Set up a logical streaming replica

Use Xata's streaming replication to keep your database continuously synchronized with real-time changes.

This guide shows you how to set up continuous logical streaming replication from your production PostgreSQL database to Xata, enabling real-time data synchronization with optional anonymization.

Setting up streaming replication to Xata

1. Prerequisites

  • A Xata account (sign up here)
  • The Xata CLI installed:
    curl -fsSL https://xata.io/install.sh | bash
  • A PostgreSQL database with:
    • Logical replication enabled
    • Role with permissions to create a replication slow (xata clone stream command does that automatically)
    • Network connectivity from Xata to your database

2. Enable logical replication on source database

First, ensure your source PostgreSQL database has logical replication enabled.

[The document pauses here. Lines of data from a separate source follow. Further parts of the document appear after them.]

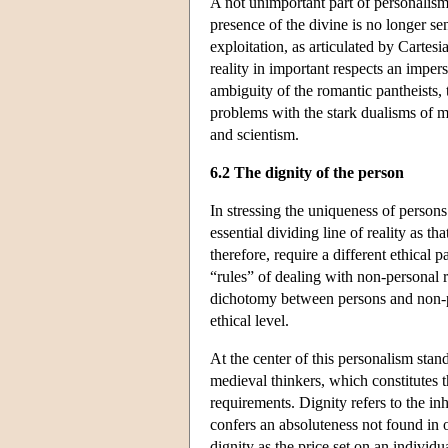
A not unimportant part of personalism
presence of the divine is no longer 
exploitation, as articulated by Carte
reality in important respects an imp
ambiguity of the romantic pantheists, t
problems with the stark dualisms of m
and scientism.
6.2 The dignity of the person
In stressing the uniqueness of persons
essential dividing line of reality as 
therefore, require a different ethical
“rules” of dealing with non-personal 
dichotomy between persons and non-pe
ethical level.
At the center of this personalism stand
medieval thinkers, which constitutes 
requirements. Dignity refers to the i
confers an absoluteness not found in o
dignity as the price set on an individ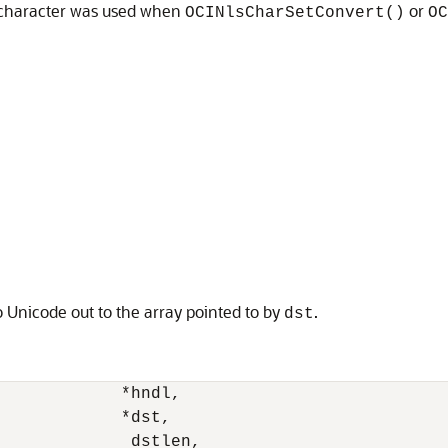
 character was used when
or
OCINlsCharSetConvert()
OC
 Unicode out to the array pointed to by
.
dst
            *hndl, 

            *dst, 

             dstlen, 
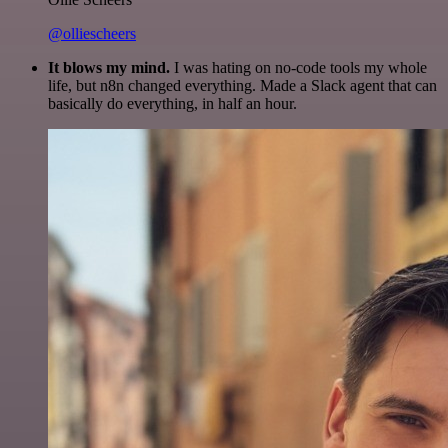
@olliescheers
It blows my mind.
I was hating on no-code tools my whole
life, but n8n changed everything. Made a Slack agent that can
basically do everything, in half an hour.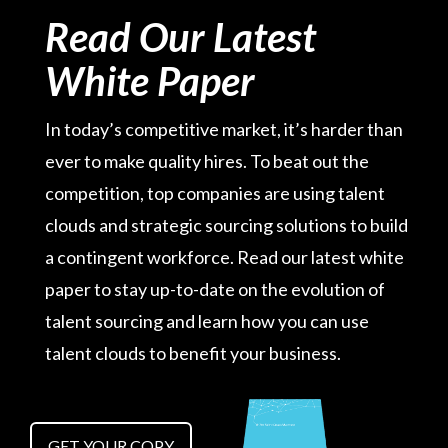
Read Our Latest
White Paper
In today’s competitive market, it’s harder than
ever to make quality hires. To beat out the
competition, top companies are using talent
clouds and strategic sourcing solutions to build
a contingent workforce. Read our latest white
paper to stay up-to-date on the evolution of
talent sourcing and learn how you can use
talent clouds to benefit your business.
GET YOUR COPY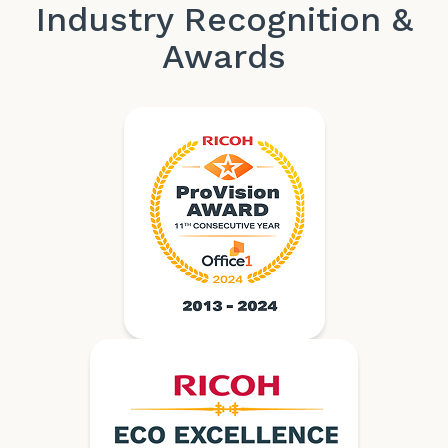
Industry Recognition &
Awards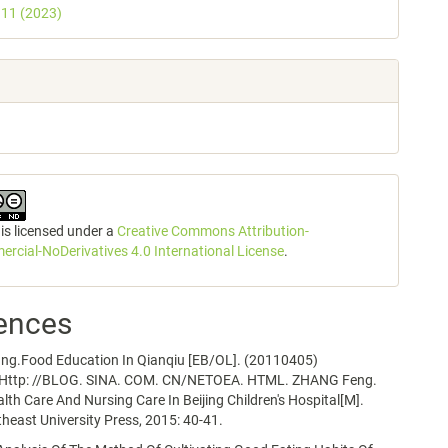
. 11 (2023)
 is licensed under a
Creative Commons Attribution-
cial-NoDerivatives 4.0 International License
.
ences
ng.Food Education In Qianqiu [EB/OL]. (20110405)
.Http: //BLOG. SINA. COM. CN/NETOEA. HTML. ZHANG Feng.
alth Care And Nursing Care In Beijing Children's Hospital[M].
heast University Press, 2015: 40-41.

You'll need to set these parameters:

-- Check current settings
SHOW wal_level;
SHOW max_replication_slots;
SHOW max_wal_senders;

If not already configured, update your PostgreSQL configuration:

ALTER SYSTEM SET wal_level = logical;
ALTER SYSTEM SET max_replication_slots = 10;
ALTER SYSTEM SET max_wal_senders = 10;

Restart your PostgreSQL instance for the changes to take effect.

3. Create a Xata project and branch

In the Console, create a new project and then click the Create main branch button to create the PostgreSQL instance.

For streaming replication, consider using at least 1 replica to ensure high availability during continuous synchronization. Select an instance size that can handle your expected write throughput.

Note: Streaming replication maintains a persistent connection to your source database. Ensure your network allows stable, long-lived connections between Xata and your PostgreSQL instance.

4. Configure the Xata CLI

Authenticate the CLI by running:

xata auth login

Initialize the project by running:

xata init

5. Configure streaming replication

Generate a configuration for the streaming process:

xata clone config --source-url $CONN_STRING

Where CONN_STRING is your PostgreSQL connection string with replication permissions.

The configuration prompt will ask you to:

  • Select tables to replicate
  • Set up transformation pipelines i.e. anonymization rules

This creates a configuration file at .xata/clone.yaml that you can further customize.

6. Initialize and start streaming

xata clone stream --source-url $CONN_STRING

This command will:

  • Create an initial snapshot of your specified tables
  • Set up the streaming pipeline
  • Begin continuous replication

7. Advanced configuration

Filtering specific tables

To stream only specific tables, use the --filter-tables flag:

xata clone stream --source-url $CONN_STRING \
  --filter-tables "users.*,orders.*,products.*"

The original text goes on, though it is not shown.